[Stored data]
- Opening Delimiter -

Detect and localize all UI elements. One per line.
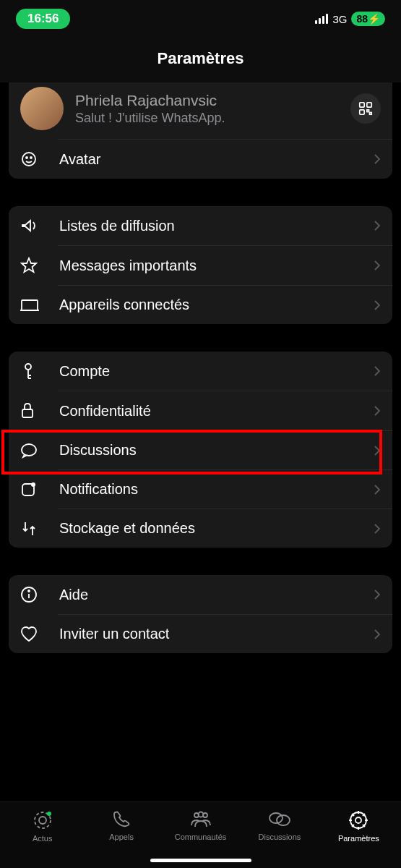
- avatar-icon: [20, 150, 38, 168]
- row-label: Avatar: [59, 151, 374, 168]
- status-bar: 16:56 3G 88⚡: [0, 0, 401, 38]
- starred-row[interactable]: Messages importants: [9, 246, 392, 285]
- storage-row[interactable]: Stockage et données: [9, 509, 392, 548]
- help-section: Aide Inviter un contact: [9, 575, 392, 653]
- svg-point-18: [47, 812, 51, 816]
- header: Paramètres: [0, 38, 401, 82]
- svg-rect-8: [22, 300, 38, 310]
- chevron-right-icon: [374, 153, 381, 165]
- lists-section: Listes de diffusion Messages importants …: [9, 206, 392, 324]
- row-label: Inviter un contact: [59, 626, 374, 642]
- tab-label: Appels: [109, 833, 134, 841]
- avatar: [20, 87, 64, 130]
- broadcast-icon: [20, 217, 38, 234]
- profile-section: Phriela Rajachanvsic Salut ! J'utilise W…: [9, 82, 392, 179]
- svg-point-25: [355, 817, 361, 823]
- chevron-right-icon: [374, 523, 381, 535]
- row-label: Messages importants: [59, 258, 374, 274]
- row-label: Confidentialité: [59, 403, 374, 420]
- tab-chats[interactable]: Discussions: [240, 809, 319, 868]
- account-row[interactable]: Compte: [9, 352, 392, 391]
- heart-icon: [20, 626, 38, 642]
- qr-code-button[interactable]: [350, 93, 381, 124]
- account-section: Compte Confidentialité Discus: [9, 352, 392, 548]
- tab-label: Paramètres: [338, 834, 379, 843]
- svg-rect-3: [367, 110, 369, 112]
- chat-icon: [20, 443, 38, 459]
- tab-updates[interactable]: Actus: [3, 809, 82, 868]
- svg-rect-0: [360, 103, 364, 107]
- status-icons: 3G 88⚡: [315, 12, 385, 26]
- svg-point-9: [25, 364, 31, 370]
- calls-icon: [111, 809, 131, 830]
- chevron-right-icon: [374, 299, 381, 311]
- chevron-right-icon: [374, 445, 381, 456]
- linked-devices-row[interactable]: Appareils connectés: [9, 286, 392, 324]
- key-icon: [20, 362, 36, 380]
- svg-point-15: [28, 590, 30, 592]
- tab-settings[interactable]: Paramètres: [319, 809, 398, 868]
- battery-indicator: 88⚡: [351, 12, 385, 26]
- privacy-row[interactable]: Confidentialité: [9, 391, 392, 430]
- profile-status: Salut ! J'utilise WhatsApp.: [75, 111, 343, 126]
- devices-icon: [20, 298, 39, 312]
- settings-icon: [348, 809, 369, 831]
- star-icon: [20, 257, 38, 274]
- row-label: Appareils connectés: [59, 297, 374, 313]
- profile-row[interactable]: Phriela Rajachanvsic Salut ! J'utilise W…: [9, 82, 392, 139]
- svg-point-17: [39, 817, 46, 824]
- updates-icon: [32, 809, 53, 831]
- svg-point-7: [30, 157, 32, 158]
- svg-point-11: [22, 444, 36, 456]
- info-icon: [20, 586, 38, 603]
- tab-calls[interactable]: Appels: [82, 809, 160, 868]
- profile-name: Phriela Rajachanvsic: [75, 92, 343, 109]
- tab-label: Discussions: [259, 833, 301, 841]
- row-label: Compte: [59, 363, 374, 380]
- time-indicator: 16:56: [16, 9, 70, 29]
- notifications-row[interactable]: Notifications: [9, 470, 392, 509]
- chevron-right-icon: [374, 260, 381, 271]
- svg-point-23: [277, 815, 290, 825]
- svg-point-5: [22, 153, 35, 166]
- invite-row[interactable]: Inviter un contact: [9, 615, 392, 653]
- discussions-icon: [267, 809, 292, 830]
- svg-point-13: [31, 482, 35, 487]
- storage-icon: [20, 521, 38, 537]
- svg-rect-1: [367, 103, 371, 107]
- signal-icon: [315, 14, 328, 24]
- broadcast-row[interactable]: Listes de diffusion: [9, 206, 392, 245]
- chevron-right-icon: [374, 629, 381, 640]
- lock-icon: [20, 402, 35, 420]
- svg-rect-10: [22, 409, 33, 417]
- page-title: Paramètres: [0, 49, 401, 68]
- row-label: Aide: [59, 587, 374, 603]
- row-label: Notifications: [59, 481, 374, 498]
- communities-icon: [189, 809, 213, 830]
- help-row[interactable]: Aide: [9, 575, 392, 614]
- row-label: Stockage et données: [59, 520, 374, 537]
- chevron-right-icon: [374, 405, 381, 417]
- svg-point-22: [270, 813, 283, 823]
- home-indicator[interactable]: [150, 859, 251, 862]
- notification-icon: [20, 482, 36, 498]
- chevron-right-icon: [374, 484, 381, 495]
- chats-row[interactable]: Discussions: [9, 431, 392, 469]
- svg-rect-4: [370, 113, 372, 115]
- svg-point-6: [26, 157, 27, 158]
- avatar-row[interactable]: Avatar: [9, 140, 392, 179]
- chevron-right-icon: [374, 365, 381, 377]
- qr-icon: [358, 101, 374, 116]
- chevron-right-icon: [374, 589, 381, 600]
- svg-rect-2: [360, 110, 364, 114]
- network-label: 3G: [332, 13, 347, 25]
- row-label: Discussions: [59, 442, 374, 459]
- tab-label: Communautés: [175, 833, 227, 841]
- row-label: Listes de diffusion: [59, 218, 374, 234]
- chevron-right-icon: [374, 220, 381, 231]
- tab-label: Actus: [33, 834, 53, 843]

- Closing Delimiter -

EXERCISE REQUIREMENTS: The lines above that hold the word "utilise" are the ones to copy.

RESULT FOR THIS EXERCISE:
- profile-section: Phriela Rajachanvsic Salut ! J'utilise W…: [9, 82, 392, 179]
- profile-status: Salut ! J'utilise WhatsApp.: [75, 111, 343, 126]
- profile-row[interactable]: Phriela Rajachanvsic Salut ! J'utilise W…: [9, 82, 392, 139]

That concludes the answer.